CoA Institute files opening brief in appeal of decision to force costs of at-sea monitors on struggling fishermen
Washington D.C. – Cause of Action Institute (CoA Institute) has filed its opening brief in an appeal of the district court’s decision that fishermen should be forced to pay for their own at-sea monitors. CoA Institute is representing New Hampshire fisherman David Goethel and a group of Northeast fishermen in the case against the U.S. Department of Commerce.

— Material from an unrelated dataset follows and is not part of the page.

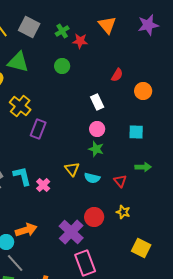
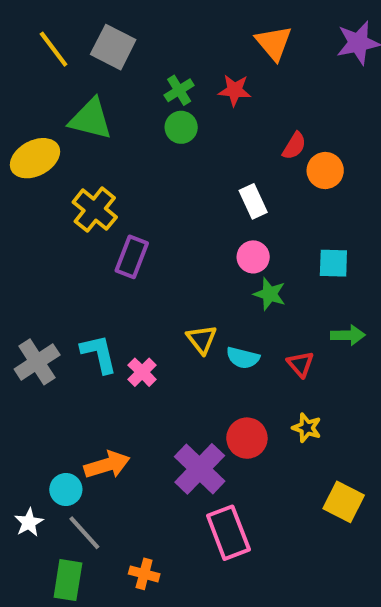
green cross: (62, 31) -> (179, 90), moved
red star: (80, 41) -> (235, 90), moved
orange circle: (143, 91) -> (325, 171), moved
green star: (96, 149) -> (270, 294), moved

In July, the U.S. District Court for the District of New Hampshire dismissed the lawsuit, ruling that fishermen must pay out-of-pocket for the cost of those monitors. Cause of Action Institute is appealing the ruling. The opening brief, filed in the First Circuit Court of Appeals, states:
“The New England and Mid-Atlantic fishing industry is older than the Nation itself. Today it creates thousands of jobs in countless fishing communities. The industry’s regulators, however, have embarked on a project that threatens its imminent destruction. They have done so without statutory authority, defying the most elementary limits on federal agency power. This Court should intervene to protect fishermen from agencies run amok.”

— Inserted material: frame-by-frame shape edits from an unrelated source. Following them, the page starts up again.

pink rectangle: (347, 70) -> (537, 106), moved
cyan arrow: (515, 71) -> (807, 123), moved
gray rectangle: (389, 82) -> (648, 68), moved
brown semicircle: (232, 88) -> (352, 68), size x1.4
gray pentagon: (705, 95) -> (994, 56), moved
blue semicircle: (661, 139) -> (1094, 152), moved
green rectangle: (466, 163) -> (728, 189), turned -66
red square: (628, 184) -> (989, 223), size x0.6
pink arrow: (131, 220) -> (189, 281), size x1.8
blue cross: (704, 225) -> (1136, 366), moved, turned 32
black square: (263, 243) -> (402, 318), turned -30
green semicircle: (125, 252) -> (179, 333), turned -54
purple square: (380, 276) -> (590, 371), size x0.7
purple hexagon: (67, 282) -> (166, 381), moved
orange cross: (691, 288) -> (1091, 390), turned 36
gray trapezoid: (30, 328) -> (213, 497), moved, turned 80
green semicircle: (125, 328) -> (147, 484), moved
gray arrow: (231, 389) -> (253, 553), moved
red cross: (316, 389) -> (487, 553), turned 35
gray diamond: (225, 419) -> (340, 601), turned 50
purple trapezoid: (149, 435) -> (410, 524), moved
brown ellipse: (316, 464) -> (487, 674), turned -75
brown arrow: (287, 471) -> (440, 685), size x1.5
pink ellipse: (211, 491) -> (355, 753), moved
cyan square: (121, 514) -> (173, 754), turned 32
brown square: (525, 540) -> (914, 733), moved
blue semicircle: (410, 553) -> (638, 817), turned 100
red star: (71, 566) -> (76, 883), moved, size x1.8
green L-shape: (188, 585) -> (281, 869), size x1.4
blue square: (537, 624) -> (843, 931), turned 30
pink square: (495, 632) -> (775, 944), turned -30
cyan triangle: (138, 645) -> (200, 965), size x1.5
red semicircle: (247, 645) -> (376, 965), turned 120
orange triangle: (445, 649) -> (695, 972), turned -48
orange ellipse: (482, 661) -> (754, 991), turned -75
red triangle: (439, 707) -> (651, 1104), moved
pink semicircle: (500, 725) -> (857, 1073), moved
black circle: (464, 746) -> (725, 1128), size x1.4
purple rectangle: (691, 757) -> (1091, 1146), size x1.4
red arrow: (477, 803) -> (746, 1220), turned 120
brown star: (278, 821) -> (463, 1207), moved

Current government regulations compel fishermen to carry “at-sea monitors” who live with the fishermen at sea, observe their activities, check their compliance with federal regulations, and file reports upon their return to dock. Fishermen have accepted the presence of monitors for years, and the government has historically paid for them with money appropriated by Congress.
In early 2016, however, the Government claimed to have run out of money. Its response was to enforce a new requirement — now, the fishermen must pay for the monitors themselves, at an estimated cost of more than $700 per trip. Most fishermen cannot afford to do so, and will be forced to abandon their livelihoods.
If the Government wants third-party monitors to police fishing activity, the Government must also take responsibility for paying for them. The district court disagreed, holding that the Government’s power to regulate the fishing industry and place monitors includes the much broader power to extract money from regulated parties when congressional appropriations run short.
The brief states:
“Such reasoning represents an unprecedented expansion of agencies’ implied powers, with implications stretching far beyond the agencies involved in this case. Contrary to the district court’s reasoning, the bedrock of administrative law is that federal agencies are limited to congressionally-delegated powers and congressionally-appropriated funds. If they lack statutory authority or appropriated funds, they have no power to act. They may not coerce their regulated industries to provide the funding that Congress has declined to grant. This Court should reaffirm that principle and reverse the district court.”